Journal of Physics: Conference Series, vol: 1524,1 (2020)

Backpropagation artificial neural network for prediction plant seedling growth

Pohan S., Warsito B., Suryono S.

Abstract

Prediction of the growth of plant seedlings is one of the important problems in the world in order to fulfill the availability of food for all residents. At this time Greenhouse technology has been developed which is one of the technologies that support plant growth. Unfortunately, prediction technology is still done manually so the results are not accurate. This paper proposes the Neural Network Backpropagation method to evaluate the growth of plant seedlings in the greenhouse area. Data collected from the internet network system from temperature sensors, soil humidity, environmental humidity, light intensity and cameras to monitor growth. Seedling prediction is done by building a computer program using the neural network backpropagation algorithm based on time series that has input layer, hidden layer and output prediction architecture. Training data is used to carry out the training process before the program is used to perform predictions. Furthermore, the program is used to make predictions.

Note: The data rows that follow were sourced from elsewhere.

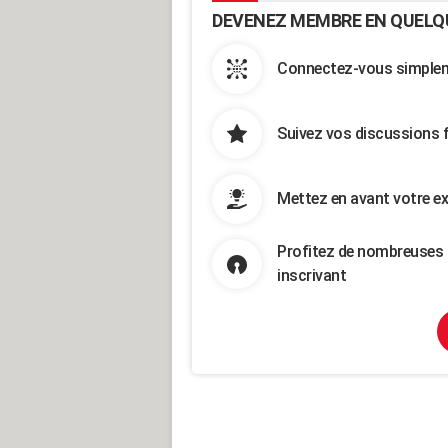
DEVENEZ MEMBRE EN QUELQ
Connectez-vous simpleme
Suivez vos discussions 
Mettez en avant votre ex
Profitez de nombreuses 
inscrivant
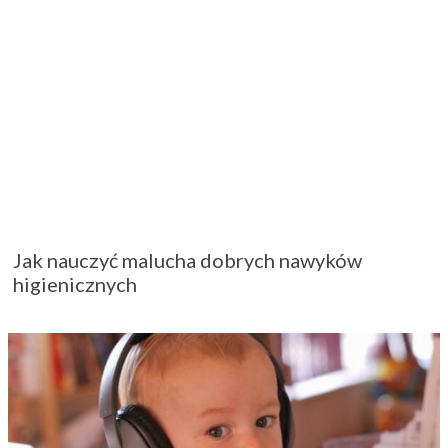
Jak nauczyć malucha dobrych nawyków
higienicznych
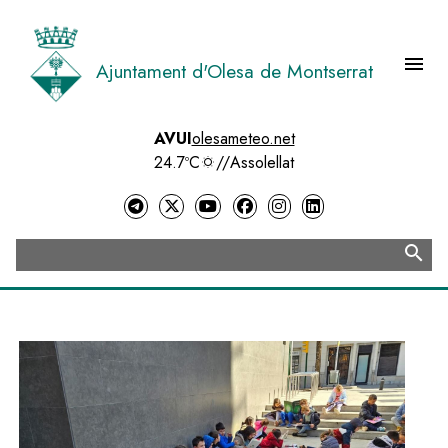
Vés
al
contingut
menu
Ajuntament d'Olesa de Montserrat
Menú 
AVUI
olesameteo.net
24.7ºC
//
Assolellat
search
Cerca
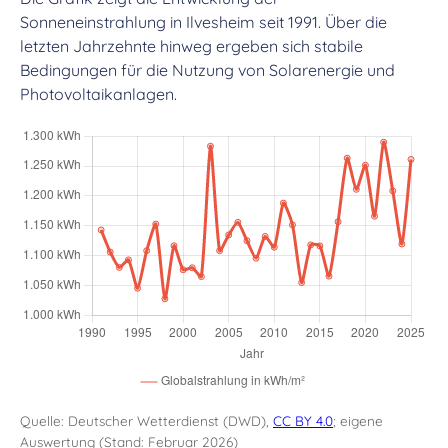
Sonneneinstrahlung in Ilvesheim seit 1991. Über die
letzten Jahrzehnte hinweg ergeben sich stabile
Bedingungen für die Nutzung von Solarenergie und
Photovoltaikanlagen.
Quelle: Deutscher Wetterdienst (DWD),
CC BY 4.0
; eigene
Auswertung (Stand: Februar 2026)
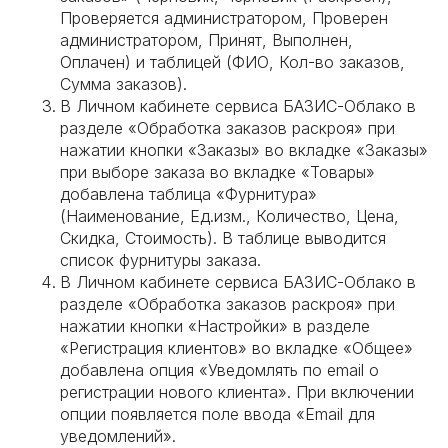
Проверяется администратором, Проверен
администратором, Принят, Выполнен,
Оплачен) и таблицей (ФИО, Кол-во заказов,
Сумма заказов).
В Личном кабинете сервиса БАЗИС-Облако в
разделе «Обработка заказов раскроя» при
нажатии кнопки «Заказы» во вкладке «Заказы»
при выборе заказа во вкладке «Товары»
добавлена таблица «Фурнитура»
(Наименование, Ед.изм., Количество, Цена,
Скидка, Стоимость). В таблице выводится
список фурнитуры заказа.
В Личном кабинете сервиса БАЗИС-Облако в
разделе «Обработка заказов раскроя» при
нажатии кнопки «Настройки» в разделе
«Регистрация клиентов» во вкладке «Общее»
добавлена опция «Уведомлять по email о
регистрации нового клиента». При включении
опции появляется поле ввода «Email для
уведомлений».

The results of applying the neural network backpropagation algorithm to predict the growth of plant seedlings in the greenhouse get good results based on the first iteration Mean Squared Error (MSE) of 0.0112, with computing time 0.0193 seconds and data accuracy of 92.79%, which means that the prediction generated approximates actual data for the application of backpropagation neural network algorithms to the evaluation of plant seedling growth. © Published under licence by IOP Publishing Ltd.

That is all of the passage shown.